Schwartz said the Army and VMware have worked out a deal in which the Army will continue to have access to VMware security patches.

"This agreement does not include services previously provided under the VMware Support Agreement, such as product upgrades, warranties or support services," Schwartz said.

Meanwhile, VMware and the Army have been "fast-tracking" a new ELA that was supposed to be ready by the end of May, according to a notice posted in early April on the Army’s Computer Hardware Enterprise Software and Solutions (CHESS) website.

"The Army is preparing the required documentation to execute an order under an existing blanket purchase agreement for the procurement of VMware software licenses," Schwartz said in the email. "Since this requirement is in source selection, the identity of the contractor is procurement sensitive and cannot be released at this time."

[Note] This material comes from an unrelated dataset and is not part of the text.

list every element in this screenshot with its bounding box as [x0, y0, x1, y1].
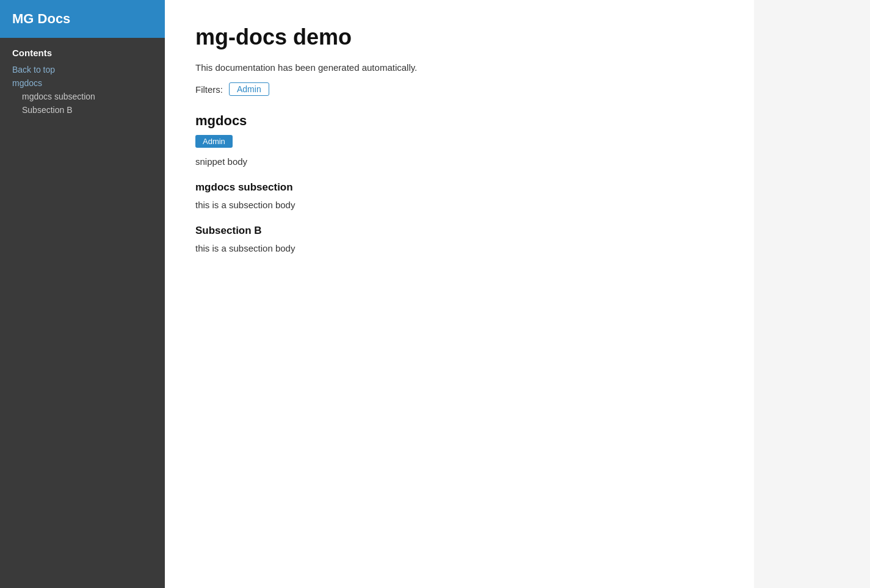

Schwartz said the order is currently projected to be awarded in the fourth quarter of the federal government's fiscal 2015, which starts in July.

A VMware spokesman declined comment.

In the meantime, sources familiar with the matter told CRN the Army could face big support bills if it runs into a technical glitch in a mission-critical system running VMware.

"Normally, if a customer doesn't have an active support agreement, they can't call for tech support at all," said one industry executive. "Some companies let you do support calls 'by the drink,' but that's pretty rare these days."

"The Army currently has no [support] coverage. If an urgent requirement were to occur prior to the new order being awarded under the blanket purchase agreement, a separate purchase order would have to be executed and awarded to a reseller," Army spokesman Schwartz told CRN.

Given the problems the Army has experienced with the old VMware ELA, the sources said it might want different terms for the new ELA. The Army could opt for an ELA that just covers maintenance and support, and not product license downloads, to avoid running into the same problems.

The Army was faced with a similar situation with a three-year $70.8 ELA it signed with Symantec in 2013, which was also a maintenance agreement that also allowed for unlimited software license downloads. For reasons that remain unclear, the Army opted out after the first year of the deal and went with a maintenance-only contract.